Przejdź do treści
Źródło artykułu

Eksperci: Polska w UE to miliony na lotniska, ale brak przemyślanej koncepcji

Za unijne pieniądze rozbudowano w Polsce lotniska, by mogły obsłużyć miliony nowych pasażerów: w 2003 r. było ich 7,1 mln, a w 2013 r. już 25,2 mln. Eksperci podkreślają, że zmieniła się jakość podróżowania, brakuje jednak przemyślanej strategii dotyczącej rozbudowy infrastruktury.

W ocenie przewodniczącego Grupy Pracodawców Europejskiego Komitetu Ekonomiczno-Społecznego Jacka Krawczyka wejście Polski do UE miało pozytywny wpływ na polską branżę lotniczą. Dzięki funduszom unijnym rozbudowano infrastrukturę lotniczą m.in. na Lotnisku Chopina, w portach w Gdańsku, Katowicach, Krakowie czy Poznaniu. Zainwestowano też w infrastrukturę zarządzania ruchem lotniczym, choć wdrażanie tych projektów pozostawia wiele do życzenia.

"Jeśli chodzi o lotniska, to dla większości polskich portów 10 lat w UE było dobrym, ale nie do końca wykorzystanym okresem. Dobrze, że rozbudowano infrastrukturę, szkoda, że zmarnowano okazję na przekształcenie Okęcia w najdalej wysunięty na wschód Europy hub. Stworzenie dogodnego punktu przesiadkowego dla lotów do Azji było w naszym zasięgu" - uważa Krawczyk.

Także w ocenie eksperta rynku lotniczego Krzysztofa Moczulskiego przystąpienie naszego kraju do Unii Europejskiej było przełomowe dla polskiego nieba. "Aby zobrazować, jak w ciągu dekady zmienił się obraz rynku lotniczego, wystarczą dwie dane: w 2003 roku przez polskie porty lotnicze przewinęło się 7,1 mln pasażerów, a w roku 2013 było ich już 25,2 mln. Największym beneficjentem tych zmian są zdecydowanie porty regionalne. Podczas gdy w Warszawie liczba pasażerów wzrosła z 6 do 10 mln, to np. Rzeszów obsłużył niemal 10 razy więcej podróżnych, niż 10 lat temu" - powiedział Moczulski.
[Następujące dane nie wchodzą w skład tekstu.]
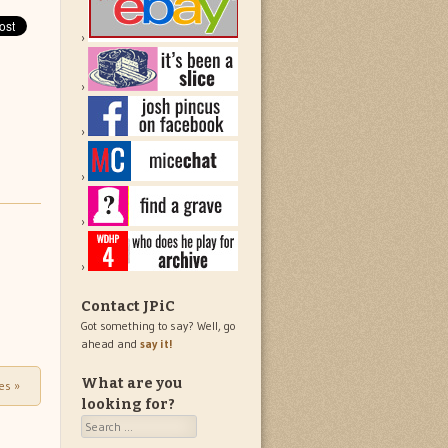
Contact JPiC
Got something to say? Well, go
ahead and
say it!
What are you
les
»
looking for?
Search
Podkreślił, że zmieniła się też jakość podróżowania. "Dekadę temu tłoczyliśmy się w pękającym w szwach buraczkowym terminalu stołecznego lotniska, porty takie jak: Gdańsk, Rzeszów czy Wrocław dysponowały bardziej niż skromnymi warunkami odprawy podróżnych" - przypomniał.

O "zapyziałości" polskich portów regionalnych przed akcesją z UE mówi też ekspert rynku transportowego Adrian Furgalski. "Wcześniej monopol miało lotnisko na Okęciu, porty regionalne się nie liczyły. Wejście do UE spowodowało, że lotniska regionalne zaczęły nabierać na znaczeniu na mapie połączeń, linie lotnicze zaczęły do nich latać, a porty się rozbudowywać" - powiedział Furgalski.

Jego zdaniem po wejściu do UE "latanie trafiło pod strzechy". "Kiedyś był tylko PLL LOT. Przystąpienie do Unii spowodowało ekspansję innych linii lotniczych. Zwłaszcza tani przewoźnicy - zaczęły rywalizować o pasażerów cenami biletów oraz kierunkami połączeń" – przypomniał.

Także w ocenie Krawczyka na wejściu do UE najbardziej skorzystał pasażer. "Dzięki wspólnemu rynkowi, na polskich lotniskach w krótkim czasie pojawiły się dziesiątki nowych linii i połączeń. Konkurencja zrobiła swoje i ceny biletów spadły. Coś, co 20 lat temu wciąż było w Polsce luksusem, dziś jest osiągalne dla każdego. Jesteśmy bardziej mobilni – właśnie dzięki Unii i wolnemu przepływowi osób" - mówi. Dodaje, że do silnej - i nie do końca uczciwej konkurencji globalnej - dochodzi agresywna konkurencja ze strony tanich przewoźników. "Tu też mieliśmy i nadal mamy do czynienia z brakiem równowagi. Tanie linie lotnicze często są na uprzywilejowanej pozycji dzięki pośredniej pomocy publicznej. Dotowane przez państwo lotniska regionalne oferują +low costom+ tak niskie stawki opłat lotniskowych oraz inne finansowe +przysługi+, że pozostali przewoźnicy nie mają szans na uczciwą konkurencję" - zauważa.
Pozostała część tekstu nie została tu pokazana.